Court: Beit Yehonatan Seal Orders Remain Intact
A High Court judge said Thursday that a previous decision to evacuate and seal Beit Yehonatan in the City of David neighborhood will stand, and that four residents of the building whom the court in 2007 said had made illegal use of the building were subject to various penalties, including a fine and other legal steps.
Court judge Edna Arbel said that the four – Moshe and Sivan Cordova and Efraim and Miriam Friedler – had not made any new arguments, and that there was no reason to cancel the order to seal the building. Arbel also complained that the Jerusalem municipality, who has the responsibility of carrying out the court's order, had been dragging its feet for years on the matter. Arbel added that Jerusalem Mayor Nir Barkat's position – that he could not in good conscience seal Beit Yehonatan unless similar action were taken against illegal Arab building in the neighborhood – was untenable, and that he had no grounds to stand on.

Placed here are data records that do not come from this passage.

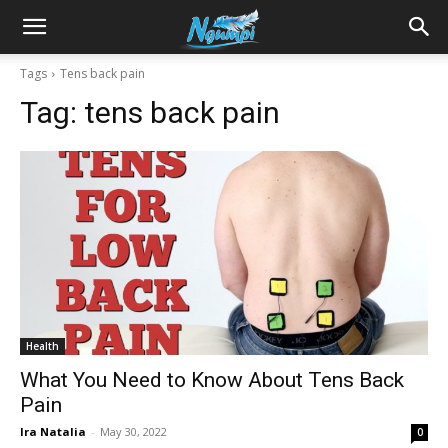
Sharing
Tags
Tens back pain
Tag:
tens back pain
is
Power
|
Health
Ngumpi
What You Need to Know About Tens Back
Pain
Ira Natalia
-
May 30, 2022
0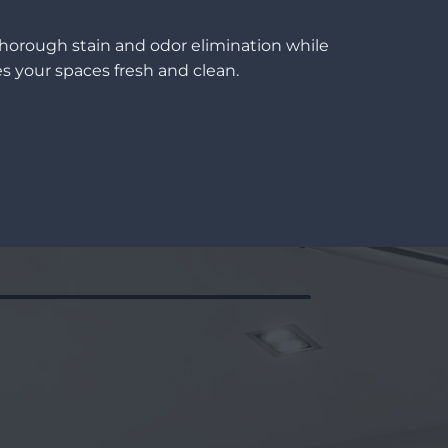
thorough stain and odor elimination while
s your spaces fresh and clean.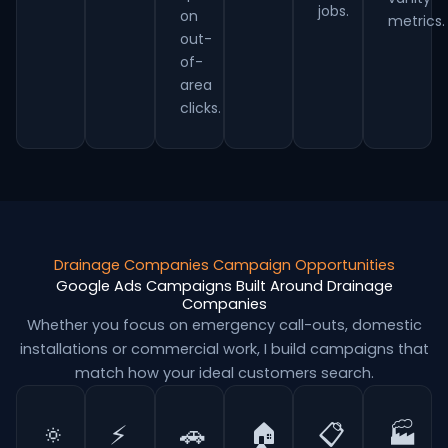
jobs.
on
metrics.
out-
of-
area
clicks.
Drainage Companies Campaign Opportunities
Google Ads Campaigns Built Around Drainage
Companies
Whether you focus on emergency call-outs, domestic
installations or commercial work, I build campaigns that
match how your ideal customers search.
🔅
⚡
🚗
🏠
📋
🏭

Arbel added that the residents themselves had a responsibility to vacate the building, even if the city was not doing its job. As such, she said, they were not entitled to the protection of the court. “The court will not extend its help to those who violate its orders and decide the law for themselves.” This alone, she said, would be sufficient reason to reject their plea.

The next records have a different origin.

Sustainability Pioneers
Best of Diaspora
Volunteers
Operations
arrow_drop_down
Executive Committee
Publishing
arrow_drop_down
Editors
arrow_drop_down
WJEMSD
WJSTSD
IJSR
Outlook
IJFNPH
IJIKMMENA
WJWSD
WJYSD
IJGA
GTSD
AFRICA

Beit Yehonatan is one of the few places in the City of David where Jews have been able to find a place to live. The neighborhood had, at least until 1948, a significant Jewish population – until they were forced to flee for their lives in the onslaught of Arab murderers during the War of Independence. Besides fighting the High Court's decision to vacate the building, residents have been forced to contend with an ongoing Arab terror campaign; in a typical incident, Arab youths hurled rocks and firebombs at the Beit Yehonatan building in mid-July. They were arrested by police, and their case is pending.